EXCLUSIVE Interview by Paul Fischer at the Toronto Film Festival.
In an early moment from The Human Stain, Anthony Hopkins' Coleman Silk, a classics professor, is falsely accused of racism, at which point Silk walks out. "He says 'screw you all' and gets up and walks out and leaves, which is what I've done in my life," admits a surprisingly candid Hopkins, the day after the film's North American premiere in Toronto. With a reputation for being coolly guarded, Hopkins concedes that throughout a career spanning four decades, the Oscar winner felt at ease relating to that 'screw you' attitude of the otherwise complex Coleman Silk, "in several situations in my life, which have been life changing in a way. My attitude has been, if somebody doesn't like what I do, I say 'well, screw you' and then I leave. In work, if I find the situation is intolerable I say, 'bye, get somebody else.' I've done that several times. Its political correctness for some actors to take their punishment from sadistic directors and thirty years ago I said 'screw you' it and I left The National Theatre at the time and was threatened and warned that I'd never work again. I said, 'I don't give a shit what you think, but I'm off.' And that was a life changer," the actor recalls.
In Human Stain, Coleman Silk harbours a terrible secret, one that ultimately leads him to a second lease on life. Hopkins says that, like Silk, he too, has several leases on life, both professionally and personally, but mostly the latter. "In life itself, the decision to come to America to live. When people ask me why, I'll say 'well, that's no one else's business'. I just did it because I've spent a lot of years in America." Hopkins other lease of life, he says, was his recent third marriage to Stella Arroyave. "She's a younger woman and I just feel life's much simpler than I imagined it could be. I just don't get het up about things anymore like I used to," Hopkins admits, pensively.

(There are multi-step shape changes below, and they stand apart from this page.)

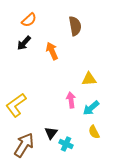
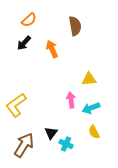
orange arrow: moved 2 px up
cyan arrow: rotated 18 degrees clockwise
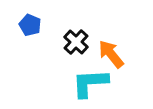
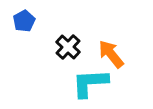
blue pentagon: moved 6 px left, 4 px up; rotated 20 degrees clockwise
black cross: moved 8 px left, 5 px down
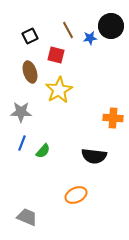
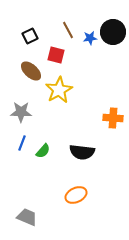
black circle: moved 2 px right, 6 px down
brown ellipse: moved 1 px right, 1 px up; rotated 30 degrees counterclockwise
black semicircle: moved 12 px left, 4 px up
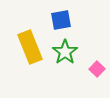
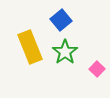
blue square: rotated 30 degrees counterclockwise
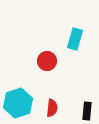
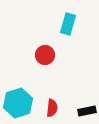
cyan rectangle: moved 7 px left, 15 px up
red circle: moved 2 px left, 6 px up
black rectangle: rotated 72 degrees clockwise
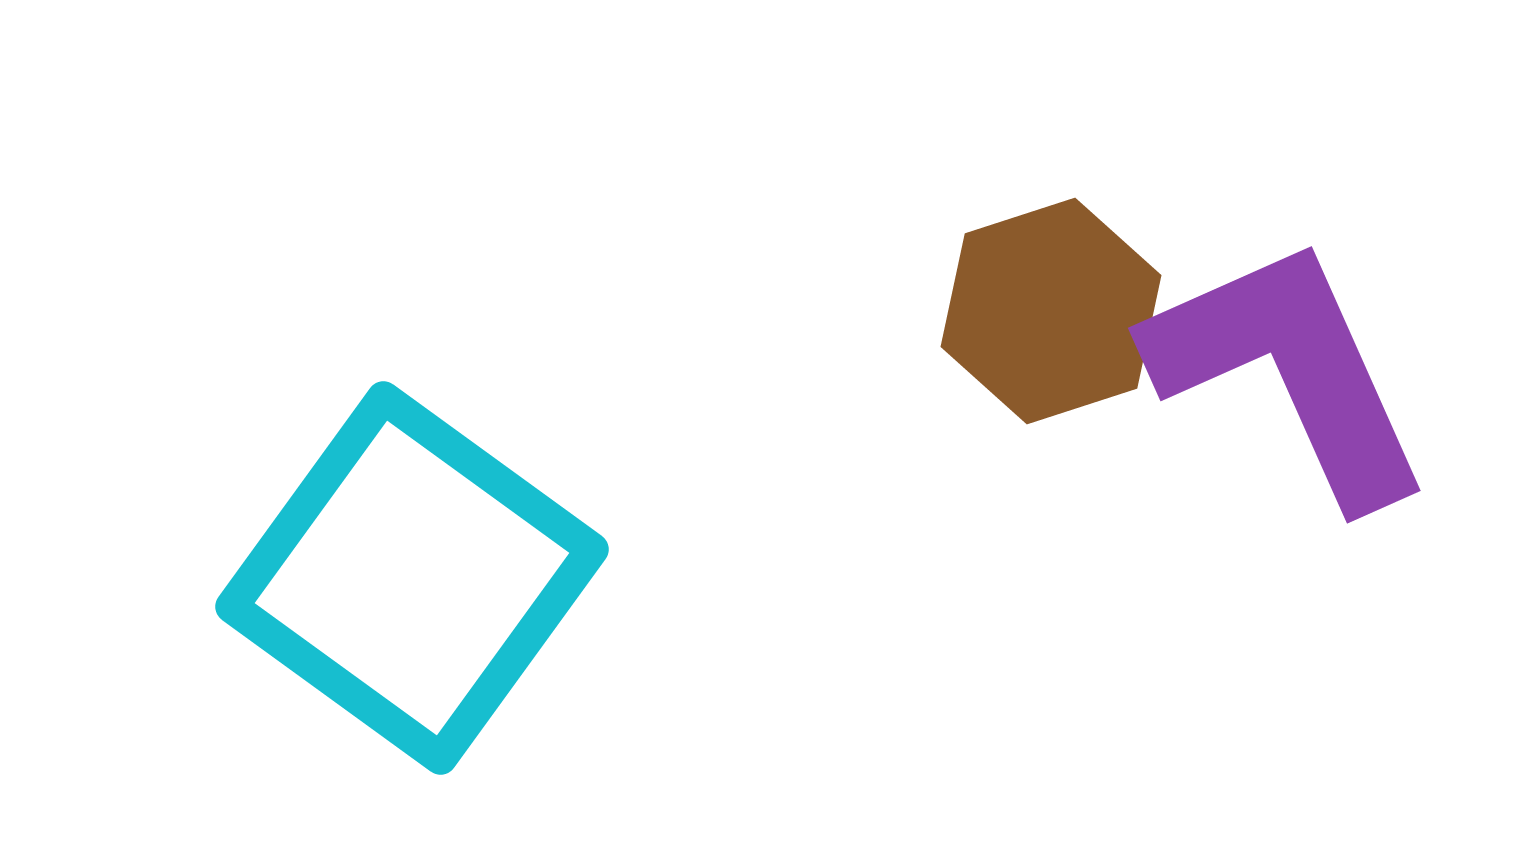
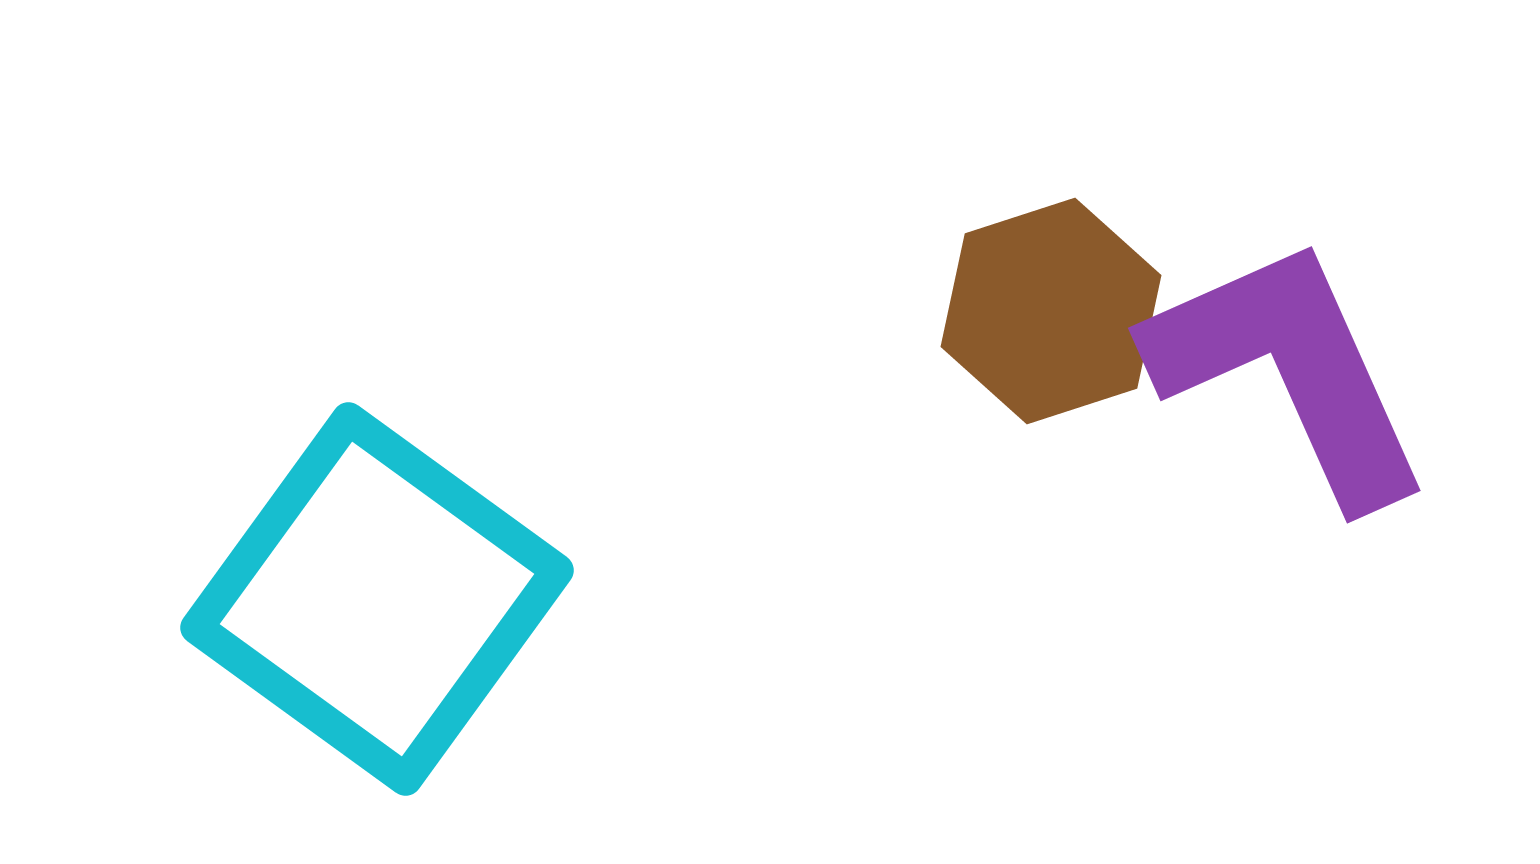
cyan square: moved 35 px left, 21 px down
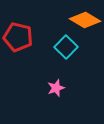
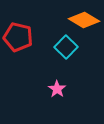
orange diamond: moved 1 px left
pink star: moved 1 px right, 1 px down; rotated 18 degrees counterclockwise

The actor, who had no qualms about playing an African-American character 'passing' as white in Human Stain, insists that his stage of life and career the Oscar winner has nothing left to prove. "No I've got nothing to prove and nothing to lose", says Hopkins. "My approach to everything in life has actually been fairly straightforward but about work. I'm just an actor and if my agent phones up to say 'I've got a script for you and I don't really recommend that you do this but if you wanted to read it,' and I say, 'no, I'll take your word for it', he's the sort of agent that would say 'have a read of this' and I'll read it. Maybe I'll disagree with him but generally he's 85% on the nose with it and so I'll say 'yeah'. He sent me one recently actually, which I'm going to do called Proof, Dave Auburn's play, which I'm going to do with Gwyneth Paltrow. He actually was thinking twice about giving it to me because I'd said I didn't want to work for the rest of the year and I picked up on this piece of information. I said 'well let me read it' He said 'you said you didn't want to work' I recognized a fantastic script. I said 'I'll do it' he said 'no, you can do it if you want to' So that's how I work. That's how I approach things, so I don't have to prove anything."
Hopkins has always maintained that acting is a job, and that he doesn't delve too deeply into a character, even as someone as complex as The Human Stain's Coleman Silk. "I just learn my lines, show up and do it and that's what I do. I don't go to great depths of character analysis." Hopkins may have nothing to prove, but at 65, he says, his motivating force that keeps him going is his renewed love of the profession. "I enjoy working, because it keeps me out of trouble, off the streets and out of the bars. It's just a job and I enjoy it more now than I have ever done because of that paradoxical attitude that if there is nothing to win there is nothing to lose, so you go into it and think, oh well, if it works it works and if it doesn't it doesn't. I enjoy the procedure I guess, the showing up for work." It's all very practical, Hopkins aggress. "Well that's all I am. There is nothing spectacular about acting. All this mysticism about it is a load of bullshit."
As for reprising the character that won him an Oscar and Hollywood fame, Hannibal Lecter, Hopkins is adamant we won't be seeing Hopkins in the role any time soon. "He's been unequivocally. put to rest." But not so much Sir Anthony's career!